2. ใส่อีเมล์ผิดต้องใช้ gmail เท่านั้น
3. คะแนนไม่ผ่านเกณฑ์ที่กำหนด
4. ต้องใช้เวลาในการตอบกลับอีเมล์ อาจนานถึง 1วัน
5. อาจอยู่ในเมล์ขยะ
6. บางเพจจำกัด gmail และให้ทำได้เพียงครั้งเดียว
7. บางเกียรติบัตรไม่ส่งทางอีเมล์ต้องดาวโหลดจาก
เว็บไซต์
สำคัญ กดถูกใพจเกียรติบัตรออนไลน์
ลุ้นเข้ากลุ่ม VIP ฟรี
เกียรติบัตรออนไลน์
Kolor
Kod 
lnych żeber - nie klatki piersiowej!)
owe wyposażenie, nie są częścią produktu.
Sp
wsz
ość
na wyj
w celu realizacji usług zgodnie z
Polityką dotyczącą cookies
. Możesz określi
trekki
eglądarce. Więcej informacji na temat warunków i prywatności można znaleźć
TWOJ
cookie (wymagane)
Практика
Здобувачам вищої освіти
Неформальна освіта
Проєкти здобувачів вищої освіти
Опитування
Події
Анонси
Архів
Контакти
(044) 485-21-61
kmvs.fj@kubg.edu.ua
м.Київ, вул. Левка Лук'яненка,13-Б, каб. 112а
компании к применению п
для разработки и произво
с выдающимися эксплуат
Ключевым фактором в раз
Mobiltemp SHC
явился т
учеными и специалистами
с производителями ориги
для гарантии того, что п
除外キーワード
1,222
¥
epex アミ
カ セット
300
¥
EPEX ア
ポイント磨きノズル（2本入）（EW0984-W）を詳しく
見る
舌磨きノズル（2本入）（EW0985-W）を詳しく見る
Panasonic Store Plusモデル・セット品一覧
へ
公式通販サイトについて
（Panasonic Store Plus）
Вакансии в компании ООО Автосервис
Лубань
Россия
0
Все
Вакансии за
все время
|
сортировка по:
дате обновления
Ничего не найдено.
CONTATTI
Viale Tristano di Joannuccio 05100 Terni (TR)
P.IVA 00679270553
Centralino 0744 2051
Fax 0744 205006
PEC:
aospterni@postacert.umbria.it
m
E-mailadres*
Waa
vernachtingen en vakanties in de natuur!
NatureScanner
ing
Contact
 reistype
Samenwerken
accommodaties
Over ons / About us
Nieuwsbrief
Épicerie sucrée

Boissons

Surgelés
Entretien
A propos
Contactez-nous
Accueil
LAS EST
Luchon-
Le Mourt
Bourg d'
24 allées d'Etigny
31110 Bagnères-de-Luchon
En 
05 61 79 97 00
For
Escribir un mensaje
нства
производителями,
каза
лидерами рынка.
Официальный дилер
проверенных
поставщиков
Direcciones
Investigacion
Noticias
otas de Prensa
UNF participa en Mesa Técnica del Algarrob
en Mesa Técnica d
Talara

- - -

About this task → Show every line above in which the word "Store" appears.

Response area →
Panasonic Store Plusモデル・セット品一覧
（Panasonic Store Plus）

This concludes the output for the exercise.